Amid all the jokes, Harris is receiving at least some establishment support. Julián Castro, a former Obama administration official and a 2020 presidential candidate, said on MSNBC on Tuesday that Biden should drop out of the race and allow Harris to run against Trump.
“We have a stable of folks that I think could do a better job, including Vice President Harris,” he said.
Rep. Jim Clyburn of South Carolina, a close and longtime Biden ally, also said Tuesday, “I will support her if he were to step aside.”
At a White House press briefing on Wednesday, Karine Jean-Pierre, the press secretary, said that Biden picked Harris as his running mate because “she is, indeed, the future of the party.” In a CNN poll released Tuesday, Harris ran 2 percentage points behind Trump in a hypothetical matchup, while Biden trailed the former president by 6 points.
Harris has remained loyal to the president. When asked about the prospect of leading the country on Tuesday, she told CBS News that she was “proud to be Joe Biden’s running mate.”
Dan Morain, a longtime California journalist who wrote a biography of Harris, said both the jokes surrounding the vice president, as well as the previous dismissals of her, belied her political acumen.
“It’s just a reality with Kamala Harris that she has been underestimated for her entire career,” Morain said. “Is she a lightweight?

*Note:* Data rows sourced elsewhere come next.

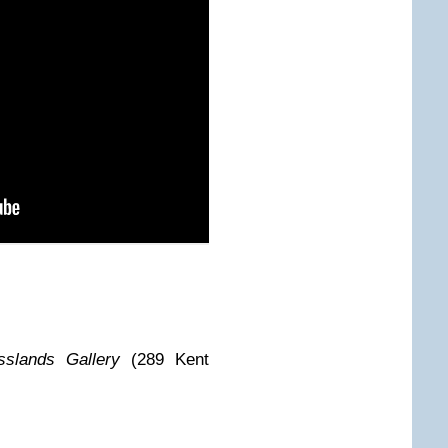
sslands Gallery
(289 Kent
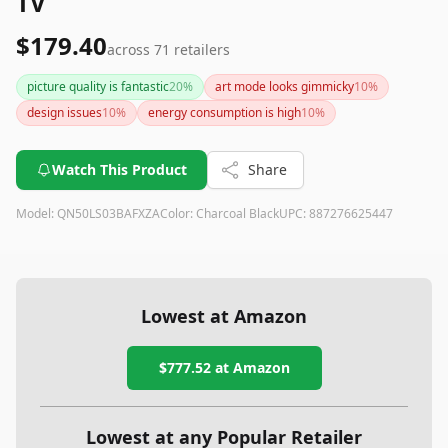
TV
$179.40
across
71
retailers
picture quality is fantastic
20
%
art mode looks gimmicky
10
%
design issues
10
%
energy consumption is high
10
%
Watch This Product
Share
Model:
QN50LS03BAFXZA
Color:
Charcoal Black
UPC:
887276625447
Lowest at Amazon
$777.52
at Amazon
Lowest at any Popular Retailer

I don’t think you run three times in California statewide and win if you’ve got no political talent.”
In a preemptive bet that Harris might replace Biden at the top of the ticket, Republicans have ratcheted up their attacks on her, focusing primarily on her record on immigration.
MAGA Inc., a Trump-allied super PAC, openly flirted with the idea of Harris taking the reins. “Is Invasion Czar Kamala Harris the Best They Got?” read the headline of a news release Wednesday.

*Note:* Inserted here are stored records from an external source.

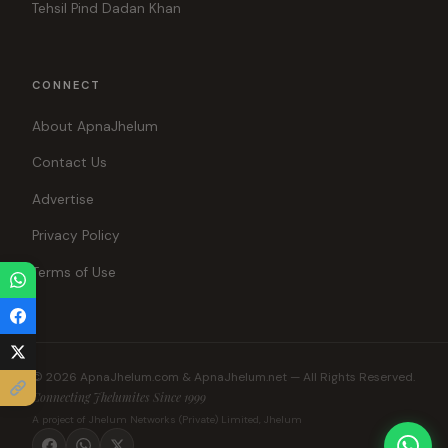
Tehsil Pind Dadan Khan
CONNECT
About ApnaJhelum
Contact Us
Advertise
Privacy Policy
Terms of Use
© 2026 ApnaJhelum.com & ApnaJhelum.net — All Rights Reserved.
Connecting Jhelumites Since 1999
A project of Jhelum Networks (Private) Limited, Jhelum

The House Republicans’ campaign arm, the National Republican Congressional Committee, released an ad Wednesday saying that Harris was the “enabler in chief” of the Biden administration. “Vote Republican. Stop Kamala,” the ad concluded.
In a post on X, the committee wrote that its members “are sharpening our knives if extreme House Democrats dump Joe Biden.”
Though KHivers have found endearment in Harris’ “unburdened” phrase, an official account of Trump’s campaign, @TrumpWarRoom, posted a four-minute mash-up of her repeating the line, jabbing at her for being rehearsed.
Morain suggested that those attacks indicated that Harris could be a formidable opponent to Trump.
“She’s a talented politician. She’s not Bill Clinton. She’s not Barack Obama. But she’s a good politician, and so she gets attacked,” he said. “If you’re worried about Kamala Harris as your opponent, then this is the sort of thing you would do.”